3. The multi-sensor real-time fusion method according to claim 1, characterized in that: the specific implementation of the offline parameter updating mode in the step (1) is as follows: firstly, reading video images collected by three cameras, then respectively carrying out SURF feature detection and descriptor extraction on the images by utilizing a SurfFeatureDetector function and a SurfDescriptorExtractor function, further extracting feature point pairs by adopting a FlanBasedMatcher matcher, and finally calculating a global homography matrix among the cameras by using a findHomography function.

4. The multi-sensor real-time fusion method according to claim 1, characterized in that: the specific implementation manner of the step (2) is as follows: firstly, respectively carrying out combined calibration on a laser radar and a camera to obtain a rotation matrix and a translation vector between a laser radar coordinate system and a camera coordinate system, projecting point cloud data onto a video image and coloring according to depth information for point cloud data and the video image at the same moment, and generating a video stream with the depth information; and then setting a threshold value according to the actual situation of the scene, ensuring that point cloud coloring results projected by point cloud data into video images of the three cameras have consistency, and ensuring that no color fluctuation exists at a splicing part after three video streams are fused.

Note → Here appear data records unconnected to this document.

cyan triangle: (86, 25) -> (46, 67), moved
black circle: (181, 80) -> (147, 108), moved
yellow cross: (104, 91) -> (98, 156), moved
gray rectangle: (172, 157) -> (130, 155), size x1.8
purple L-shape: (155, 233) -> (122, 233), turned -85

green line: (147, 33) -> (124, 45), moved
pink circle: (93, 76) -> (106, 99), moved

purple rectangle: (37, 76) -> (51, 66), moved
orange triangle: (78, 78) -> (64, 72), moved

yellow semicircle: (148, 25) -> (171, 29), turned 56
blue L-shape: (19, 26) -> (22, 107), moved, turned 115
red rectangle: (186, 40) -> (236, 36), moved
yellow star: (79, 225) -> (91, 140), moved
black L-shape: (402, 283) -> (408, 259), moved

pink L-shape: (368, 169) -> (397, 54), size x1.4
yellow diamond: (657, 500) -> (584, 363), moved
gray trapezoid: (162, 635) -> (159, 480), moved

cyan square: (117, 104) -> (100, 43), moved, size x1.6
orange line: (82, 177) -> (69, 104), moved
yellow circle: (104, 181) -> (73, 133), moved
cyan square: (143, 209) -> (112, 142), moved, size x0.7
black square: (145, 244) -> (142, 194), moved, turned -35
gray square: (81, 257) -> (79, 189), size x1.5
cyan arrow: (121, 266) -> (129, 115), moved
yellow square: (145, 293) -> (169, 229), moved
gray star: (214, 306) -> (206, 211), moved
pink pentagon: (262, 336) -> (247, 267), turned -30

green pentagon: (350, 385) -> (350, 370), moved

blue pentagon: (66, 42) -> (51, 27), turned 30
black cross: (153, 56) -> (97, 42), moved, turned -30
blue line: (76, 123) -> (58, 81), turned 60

5. The multi-sensor real-time fusion method according to claim 1, characterized in that: performing columnar projection on the video image through the following formula in the step (3);

x’＝f*θ

y’＝y*cos(θ)

6. The multi-sensor real-time fusion method according to claim 1, characterized in that: the linear fusion method with the threshold in the step (4) is specifically realized as follows:

mval＝w*pval1+(1-w)*pval2

Mval＝max(pval1,pval2)

pm1＝|pval1-mval|

pm2＝|pval2-mval|

7. The multi-sensor real-time fusion method according to claim 1, characterized in that: the parallelization method in the step (4) is to take the image of the front camera as a reference image and fuse the reference image with the images of the left camera and the right camera respectively, the two times of fusion are not interfered with each other, the acceleration can be realized by a multithreading technology, and the two fusion results have the same image information of the front camera, and finally the final fusion image can be obtained by simple cutting and splicing.

8. The multi-sensor real-time fusion method according to claim 1, characterized in that: and (4) accelerating the fusion of the images by adopting a CUDA (compute unified device architecture) technology.